Matt Lieberman recognized the challenge that comes along with having a high-profile politician as a father, telling JI, “for voters here in Georgia who like [Joe Lieberman], I hope they’ll give me a little bit of an extra hearing, and for the people who really don’t like him I would just remind them that technically speaking we are two different people and I think they’ll give me a hearing as well. Honestly, I think ultimately people are fair in that regard, even if they have no intention of supporting you, I think they will hear you out so I think people will do me that courtesy because it’s what engaged citizens ought to do so.”
Former Senator Lieberman’s reputation has left a number of progressive activists skeptical, however. Adam Green, the co-founder of the Progressive Change Campaign Committee, a progressive Democratic activist group, told JI, “Joe Lieberman is the corporate war-monger past of the Democratic Party. I don’t know anything about his son, but voters don’t love insider legacies and don’t love corporate greed and don’t love the Iraq War — so Joe Lieberman’s reputation likely won’t be helpful in this campaign.”
Cenk Uygur, the host of the Young Turks and a leading progressive activist, used even stronger language with JI. “The sins of the father should not be passed on to the son but neither should any degree of credibility,” he told JI. “Why are we having a conversation about this guy? Because of his last name and only because of his last name. I’m tired of these wannabe royals in America. His policy positions are milquetoast, which does run in the family. Apparently, we’ve gotten the Liebermans to a public option, give us a couple of more generations and we might finally get them to single payer.”
Regardless of initial skepticism, Matt Lieberman is already using his family background to amplify his progressive message. In his campaign announcement video, he tied the controversial 2000 Florida recount to Stacey Abrams’s defeat in the 2018 Georgia governor’s race, one that Abrams has claimed was stolen. Lieberman has declined to go that far, telling JI, “I think there were enough problems that were identified in the election to make a reasonable person not just worried but frustrated that it wasn’t run in a better way with fewer problems.”
On foreign policy, Lieberman expressed concern that Trump had “completely sold out” the Kurds, whom he described as a “reliable [and] heroic ally of the United States under difficult circumstances.” In his view, “we should be sticking by our allies.” Lieberman went on to “extend that thought to the issue of our alliance with Israel and one of the concerns it’s fair to have when it comes to this president is that no one really knows where he is going to be tomorrow on an issue and why he’s going to be there and that’s problematic.”

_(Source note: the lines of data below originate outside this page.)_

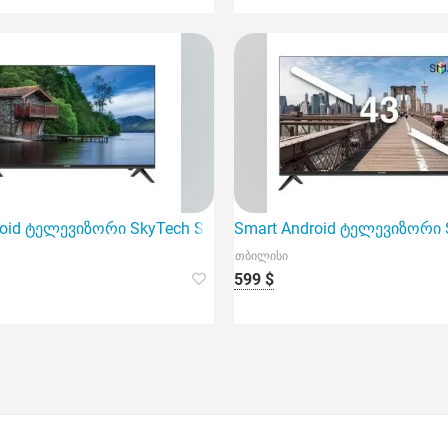
roid ტელევიზორი SkyTech Stv50G9200 50" (127სმ)
Smart Android ტელევიზორი S
თბილისი
599 $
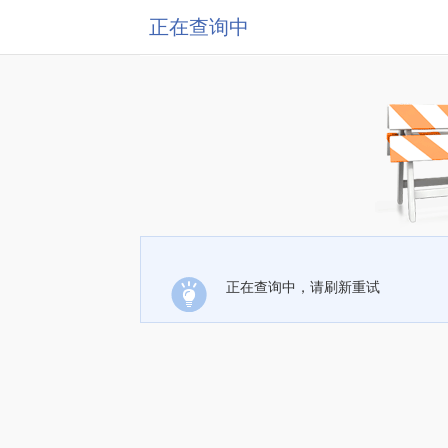
正在查询中
正在查询中，请刷新重试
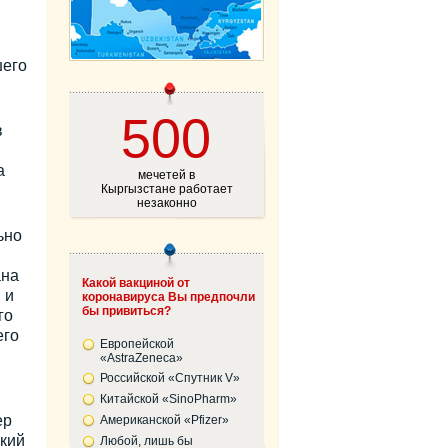
шего
500
в
а
мечетей в
Кыргызстане работает
незаконно
ьно
ана
Какой вакциной от
 и
коронавируса Вы предпочли
бы привиться?
го
его
Европейской
«AstraZeneca»
Российской «Спутник V»
Китайской «SinoPharm»
ер
Американской «Pfizer»
кий
Любой, лишь бы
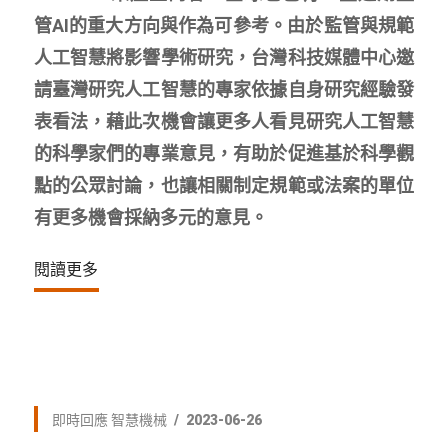
管AI的重大方向與作為可參考。由於監管與規範
人工智慧將影響學術研究，台灣科技媒體中心邀
請臺灣研究人工智慧的專家依據自身研究經驗發
表看法，藉此次機會讓更多人看見研究人工智慧
的科學家們的專業意見，有助於促進基於科學觀
點的公眾討論，也讓相關制定規範或法案的單位
有更多機會採納多元的意見。
閱讀更多
即時回應
智慧機械
2023-06-26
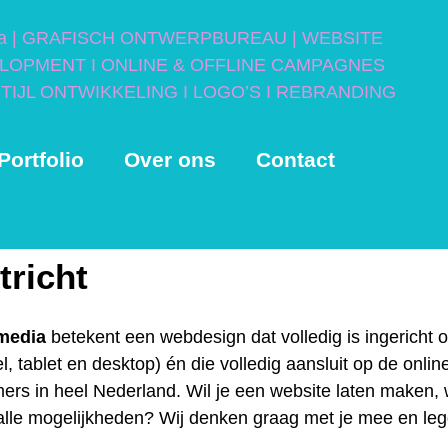
Portfolio
Over ons
Contact
tricht
nmedia
betekent een webdesign dat volledig is ingerich
, tablet en desktop) én die volledig aansluit op de onlin
rs in heel Nederland. Wil je een website laten maken, w
 alle mogelijkheden? Wij denken graag met je mee en le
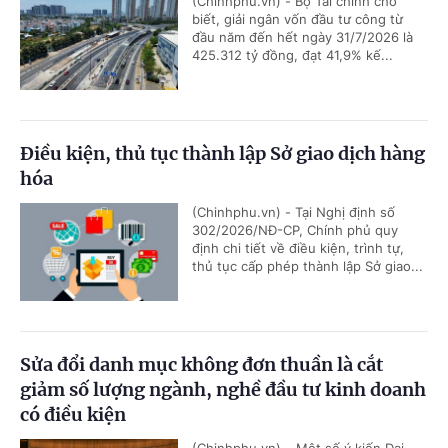
(Chinhphu.vn) - Bộ Tài chính cho
biết, giải ngân vốn đầu tư công từ
đầu năm đến hết ngày 31/7/2026 là
425.312 tỷ đồng, đạt 41,9% kế...
Điều kiện, thủ tục thành lập Sở giao dịch hàng
hóa
(Chinhphu.vn) - Tại Nghị định số
302/2026/NĐ-CP, Chính phủ quy
định chi tiết về điều kiện, trình tự,
thủ tục cấp phép thành lập Sở giao...
Sửa đổi danh mục không đơn thuần là cắt
giảm số lượng ngành, nghề đầu tư kinh doanh
có điều kiện
(Chinhphu.vn) – Một số ý kiến Đại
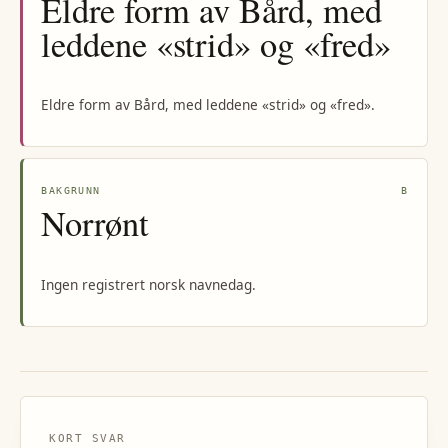
Eldre form av Bård, med
leddene «strid» og «fred»
Eldre form av Bård, med leddene «strid» og «fred».
BAKGRUNN
B
Norrønt
Ingen registrert norsk navnedag.
KORT SVAR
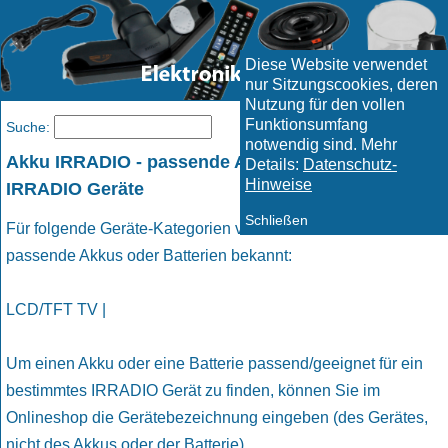
Diese Website verwendet
nur Sitzungscookies, deren
Nutzung für den vollen
Funktionsumfang
Menü
Suche:
notwendig sind. Mehr
Akku IRRADIO - passende Akkus und Batterien für
Details:
Datenschutz-
Hinweise
IRRADIO Geräte
Schließen
Für folgende Geräte-Kategorien von IRRADIO sind uns
passende Akkus oder Batterien bekannt:
LCD/TFT TV |
Um einen Akku oder eine Batterie passend/geeignet für ein
bestimmtes IRRADIO Gerät zu finden, können Sie im
Onlineshop die Gerätebezeichnung eingeben (des Gerätes,
nicht des Akkus oder der Batterie).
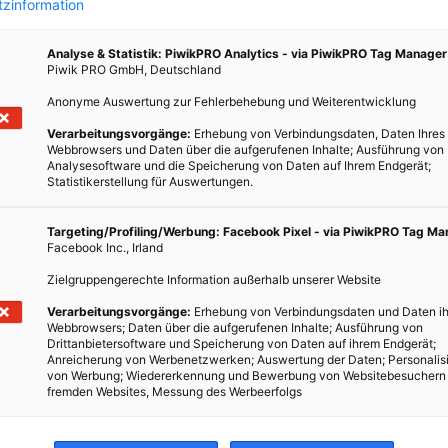
zinformation
Analyse & Statistik: PiwikPRO Analytics - via PiwikPRO Tag Manager
Piwik PRO GmbH, Deutschland
Anonyme Auswertung zur Fehlerbehebung und Weiterentwicklung
Verarbeitungsvorgänge:
Erhebung von Verbindungsdaten, Daten Ihres
Webbrowsers und Daten über die aufgerufenen Inhalte; Ausführung von
Analysesoftware und die Speicherung von Daten auf Ihrem Endgerät;
Statistikerstellung für Auswertungen.
Targeting/Profiling/Werbung: Facebook Pixel - via PiwikPRO Tag M
Facebook Inc., Irland
Zielgruppengerechte Information außerhalb unserer Website
Verarbeitungsvorgänge:
Erhebung von Verbindungsdaten und Daten ih
Webbrowsers; Daten über die aufgerufenen Inhalte; Ausführung von
Drittanbietersoftware und Speicherung von Daten auf ihrem Endgerät;
Anreicherung von Werbenetzwerken; Auswertung der Daten; Personalis
von Werbung; Wiedererkennung und Bewerbung von Websitebesuchern
fremden Websites, Messung des Werbeerfolgs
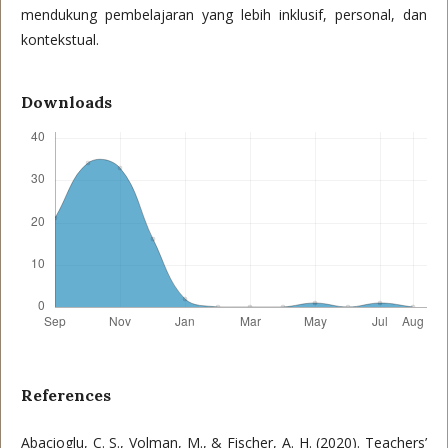
mendukung pembelajaran yang lebih inklusif, personal, dan
kontekstual.
Downloads
References
Abacioglu, C. S., Volman, M., & Fischer, A. H. (2020). Teachers’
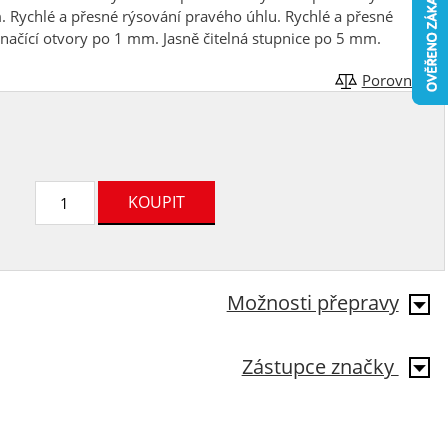
 Rychlé a přesné rýsování pravého úhlu. Rychlé a přesné
načící otvory po 1 mm. Jasně čitelná stupnice po 5 mm.
Porovnat
Možnosti přepravy
Zástupce značky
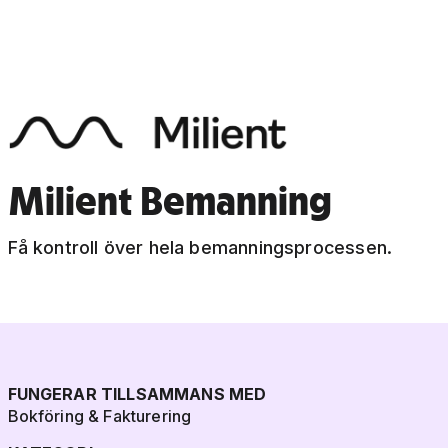
Milient Bemanning
Få kontroll över hela bemanningsprocessen.
FUNGERAR TILLSAMMANS MED
Bokföring & Fakturering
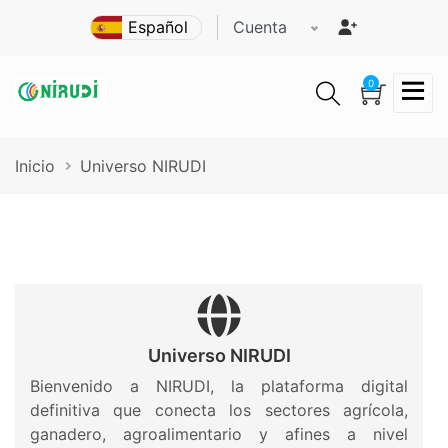
Pasar
Cuenta
al
contenido
principal
0
Ruta
Inicio
Universo NIRUDI
de
navegación
Universo NIRUDI
Bienvenido a NIRUDI, la plataforma digital
definitiva que conecta los sectores agrícola,
ganadero, agroalimentario y afines a nivel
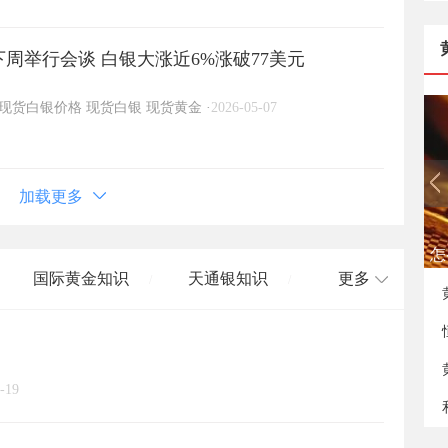
周举行会谈 白银大涨近6%涨破77美元
现货白银价格
现货白银
现货黄金
·
2026-05-07
加载更多
怎
国际黄金知识
天通银知识
更多
/
/
国际白银知识
/
-19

Lieberman struck far more equivocal notes about the 2015 nuclear deal with Iran. “I think the Iran nuclear deal could have been better,” said the Senate hopeful. “I will say only as a lay person, only as a citizen, that the benefit of delaying Iran’s nuclear capability may well have been outweighed by the cost of freeing up enormous sums of money for Iran to wreak havoc.” Lieberman added “I think any future deal would need to look at what that experience has been and would look at what Iran has done with the funds that were opened up to it and take that into much more serious consideration given actual events that have transpired.”Before the election can happen, Lieberman still has to find out who his opponent will be. Republican Governor Brian Kemp, whom Lieberman parodied in his first campaign ad, will appoint Isakson’s replacement by end of the year. The special election will be a jungle primary in which candidates from all parties will compete against each other in November 2020 to serve the remaining two years of Isakson’s term. If no candidate receives a majority of the vote, a runoff between the top two finishers for the seat will be held in January 2021.